2. If a person bought 1 share of Google stock within the last year, what is the probability that the stock on that day closed at more than $1150?
3. If a person bought 1 share of Google stock within the last year, what is the probability that the stock on that day closed within $50 of the mean for that year? (between 50 below and 50 above the mean)

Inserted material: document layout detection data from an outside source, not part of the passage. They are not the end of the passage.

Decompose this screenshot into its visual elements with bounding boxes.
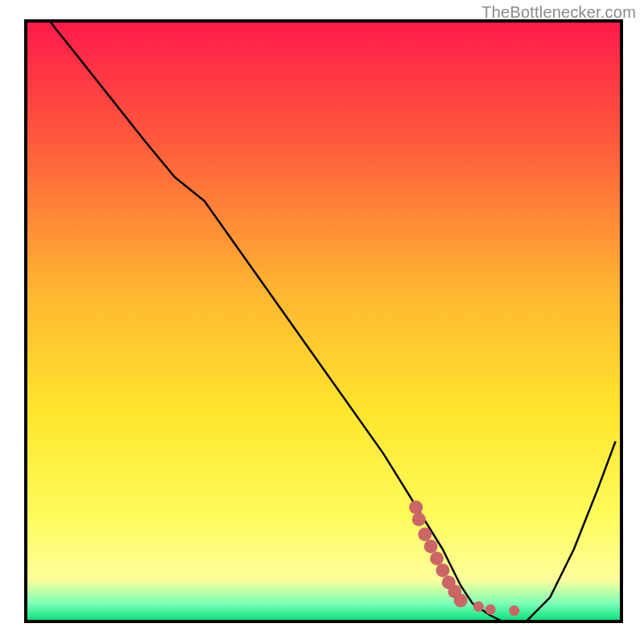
chart-gradient-background [26, 21, 621, 621]
highlight-dot [473, 601, 484, 612]
highlight-dot [424, 539, 438, 553]
highlight-dot [436, 564, 450, 577]
bottleneck-chart [0, 0, 644, 644]
highlight-dot [409, 501, 423, 514]
highlight-dot [430, 551, 444, 565]
chart-container: TheBottlenecker.com [0, 0, 644, 644]
watermark-text: TheBottlenecker.com [481, 3, 636, 22]
highlight-dot [412, 513, 426, 526]
highlight-dot [485, 605, 496, 615]
highlight-dot [418, 527, 431, 541]
highlight-dot [509, 605, 519, 616]
highlight-dot [454, 593, 468, 607]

4. If a person bought 1 share of Google stock within the last year, what is the probability that the stock on that day closed at less than $950 per share. Would this be considered unusal? Use the definition of unusual from the course textbook that is measured as a number of standard deviations
5. At what prices would Google have to close in order for it to be considered statistically unusual? You will have a low and high value. Use the definition of unusual from the course textbook that is measured as a number of standard deviations.
6. What are Quartile 1, Quartile 2, and Quartile 3 in this data set? Use Excel to find these values. This is the only question that you must answer without using anything about the normal distribution.

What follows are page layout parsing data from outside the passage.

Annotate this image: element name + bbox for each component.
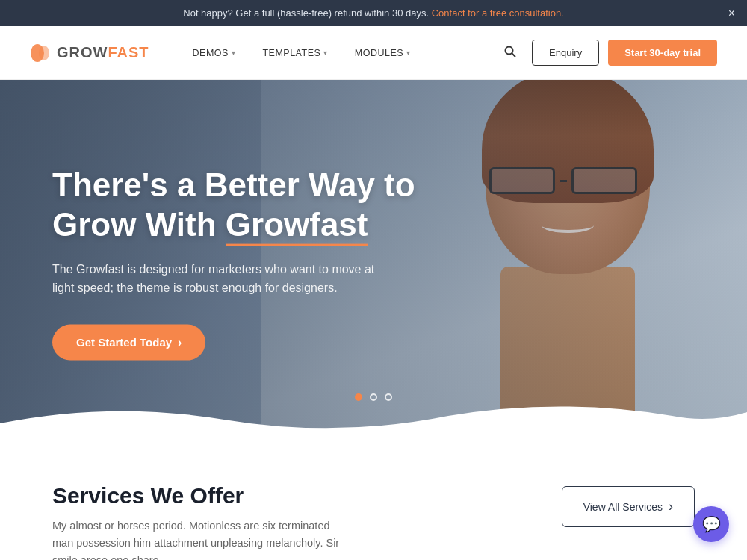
logo-icon [30, 43, 51, 63]
chevron-down-icon: ▾ [232, 49, 236, 57]
search-button[interactable] [498, 39, 523, 67]
announcement-link[interactable]: Contact for a free consultation. [432, 7, 564, 19]
get-started-button[interactable]: Get Started Today › [52, 324, 205, 360]
arrow-icon: › [178, 335, 182, 349]
services-left: Services We Offer My almost or horses pe… [52, 483, 351, 560]
services-description: My almost or horses period. Motionless a… [52, 517, 351, 560]
services-section: Services We Offer My almost or horses pe… [0, 446, 747, 560]
chevron-down-icon: ▾ [323, 49, 328, 57]
svg-point-2 [506, 46, 513, 54]
hero-title: There's a Better Way to Grow With Growfa… [52, 166, 415, 245]
announcement-bar: Not happy? Get a full (hassle-free) refu… [0, 0, 747, 26]
close-announcement-button[interactable]: × [728, 7, 735, 19]
chat-icon: 💬 [702, 515, 721, 533]
logo-text: GROWFAST [57, 44, 149, 61]
nav-item-templates[interactable]: TEMPLATES ▾ [249, 26, 341, 80]
header: GROWFAST DEMOS ▾ TEMPLATES ▾ MODULES ▾ E… [0, 26, 747, 80]
nav-item-demos[interactable]: DEMOS ▾ [179, 26, 249, 80]
hero-wave [0, 401, 747, 446]
header-actions: Enquiry Start 30-day trial [498, 39, 717, 67]
svg-line-3 [512, 53, 516, 57]
trial-button[interactable]: Start 30-day trial [608, 40, 717, 66]
slider-dots [355, 393, 392, 401]
view-all-services-button[interactable]: View All Services › [562, 486, 695, 527]
enquiry-button[interactable]: Enquiry [532, 40, 599, 66]
slider-dot-3[interactable] [385, 393, 392, 401]
hero-subtitle: The Growfast is designed for marketers w… [52, 259, 396, 297]
main-nav: DEMOS ▾ TEMPLATES ▾ MODULES ▾ [179, 26, 498, 80]
logo[interactable]: GROWFAST [30, 43, 149, 63]
svg-point-1 [39, 46, 49, 60]
slider-dot-2[interactable] [370, 393, 377, 401]
nav-item-modules[interactable]: MODULES ▾ [341, 26, 424, 80]
chevron-down-icon: ▾ [406, 49, 411, 57]
services-header: Services We Offer My almost or horses pe… [52, 483, 695, 560]
hero-content: There's a Better Way to Grow With Growfa… [52, 166, 415, 361]
search-icon [503, 45, 517, 58]
hero-section: There's a Better Way to Grow With Growfa… [0, 80, 747, 446]
announcement-text: Not happy? Get a full (hassle-free) refu… [183, 7, 429, 19]
chat-bubble[interactable]: 💬 [693, 506, 729, 542]
services-title: Services We Offer [52, 483, 351, 508]
arrow-icon: › [669, 499, 673, 514]
slider-dot-1[interactable] [355, 393, 362, 401]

7: Is the normality assumption that was made at the beginning valid? Why or why not? Hint: Does this distribution have the properties of a normal distribution as described in the course textbook? Real data sets are never perfect, however, it should be close. One option would be to construct a histogram like you did in Project 1 to see if it has the right shape. Something in the range of 10 to 12 classes is a good number.
7. Here, Q2-Q1=57.3 and Q3-Q2=59.4 are approximately equal. Hence, the normality assumption that was made at the beginning is valid.